I follow many tragedies around the world. At one point I [will] feel like I’ve accumulated an enormous amount of information, a critical mass amount of information, and I feel like acting—reacting. My manifesto has always been the same: I cannot act in the world before understanding the world. I will not move a finger. I will not come up with any ideas—nothing—until I actually understand what is happening.
PHONGSIRIVECH: It’s fascinating to see how the world understands your works, too. I feel that often, as you say, your work “fails” when it is taken out of context, or when its context has drastically changed. It brings to mind A Logo For America.
JAAR: Certainly when you do a work for a public space, you lose control. Anything can happen. In the case of A Logo For America, it started as a semiotic work about language. I was shocked when I moved to New York in 1982 [and] I heard people on the news, on TV, on the radio, in the newspaper saying, “God Bless America,” “Welcome to America,” America this, America that, [and] referring to the United States but not the rest of the continent. So I was upset because I’m an American—I am Americano. I was born in Chile, and for any Latin American, America is our continent. You feel in the daily language that Americans use the word “America” to erase the rest of the continent from the map. And, of course, the language is clearly a reflection of the geopolitical reality: the domination of the United States over the rest of the continent.
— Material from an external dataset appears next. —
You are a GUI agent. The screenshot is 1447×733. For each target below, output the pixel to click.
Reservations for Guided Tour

PHONGSIRIVECH: And then the piece resurfaced two decades later to a completely different reality.
JAAR: Yes, 27 years later, the Guggenheim acquired the work and decided to display it again in Times Square. There had been a lot of discussion during Obama’s second term about what it means to be an American because the Obama administration exposed almost three million immigrants in four years.
PHONGSIRIVECH: And today? With all the talk about “America First,” American greatness and whatnot, it has a whole new life.
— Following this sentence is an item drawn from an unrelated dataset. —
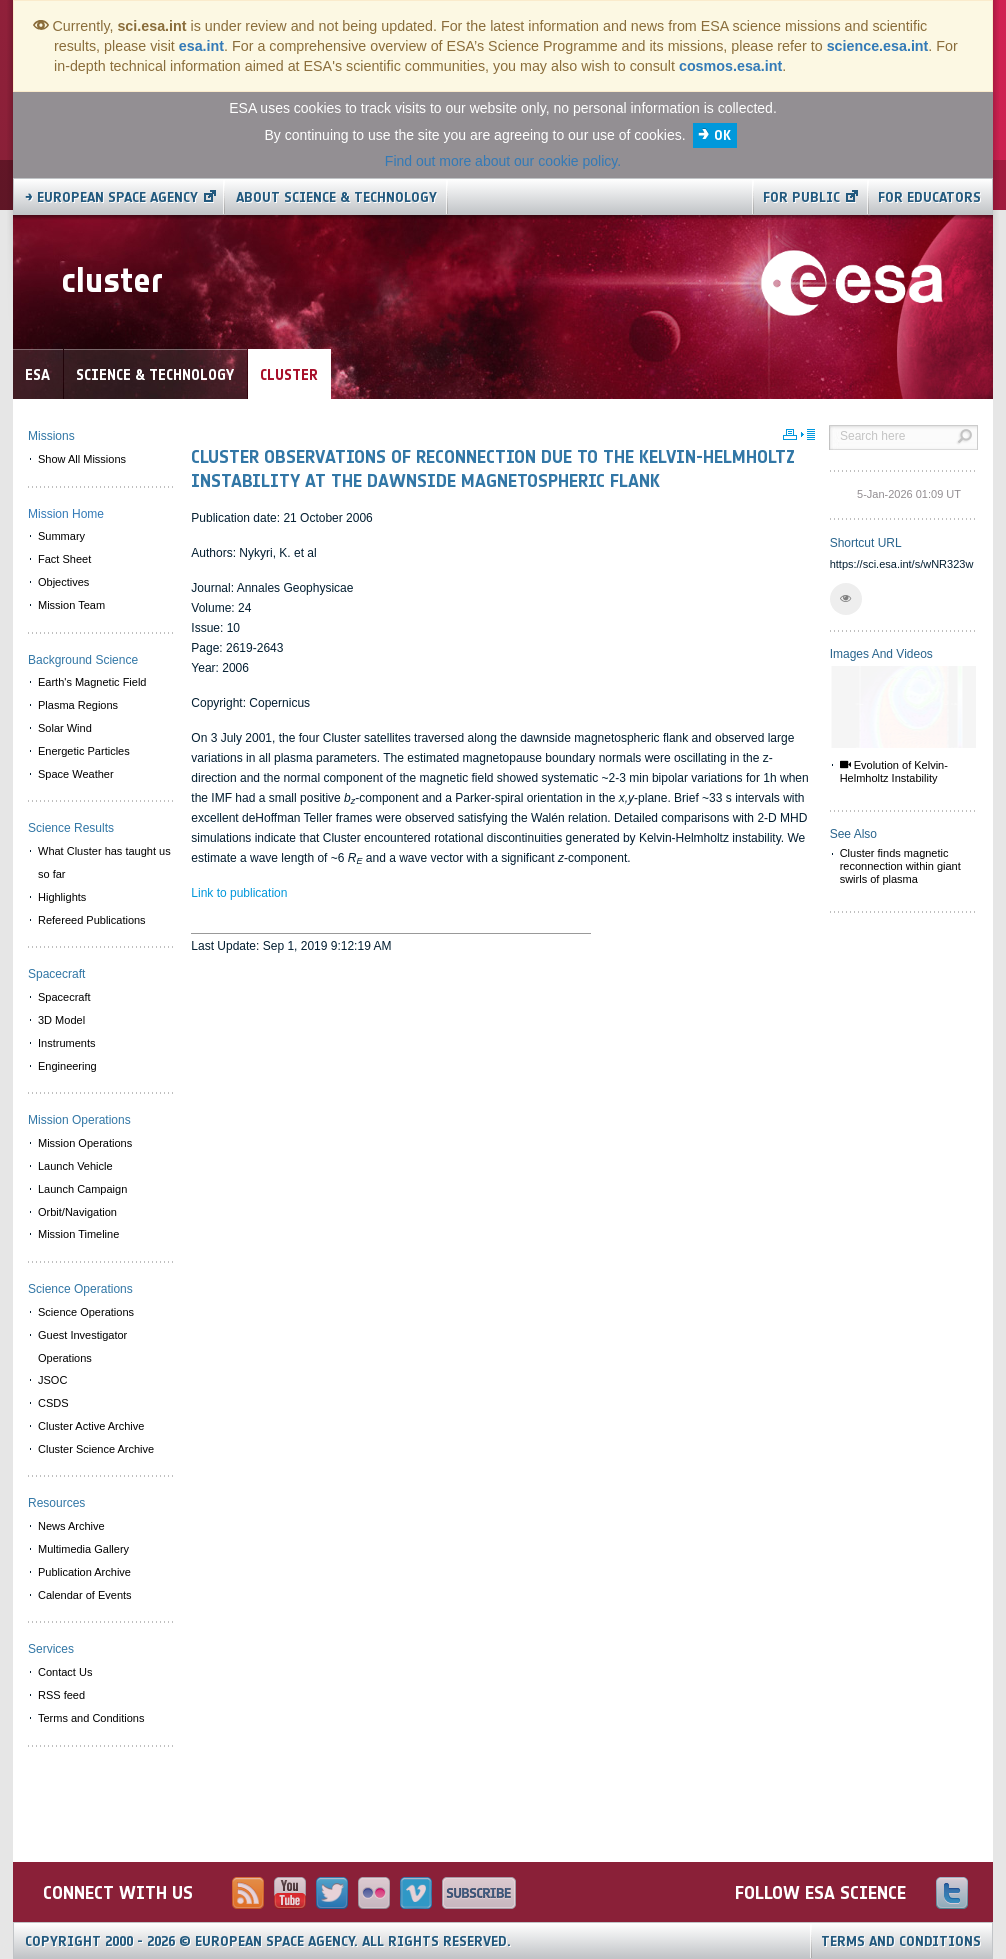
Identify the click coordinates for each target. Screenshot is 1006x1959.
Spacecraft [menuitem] (64, 997)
JAAR: Right. Nowadays I see my work being used, without my permission, [laughs] as if it was an attack against the Trump regime. People want to say, “No! That’s not my America, not the America I know.” I’m honored—it’s just not me. But as we were saying before, the artist loses control.
PHONGSIRIVECH: Do you think art has to engage with politics to have cultural value?
JAAR: I think that all art is socially conscious. There is no alternative. Whatever we produce contains a political and social statement. There’s no way to avoid that, unless it is pure decoration. But even pure decoration has also some value because you can read pure decoration as a way to ignore the reality that is around us, saying, “Well, I’m not interested. I just like to paint this wall blue.” So everything we do can be read politically. It’s intrinsic to its function and its being.
ALFREDO JAAR’S EXHIBITION AT YORKSHIRE SCULPTURE PARK, INCLUDING THE GARDEN OF GOOD AND EVIL, WILL BE ON VIEW FROM OCTOBER 14, 2017 THROUGH APRIL 8, 2018.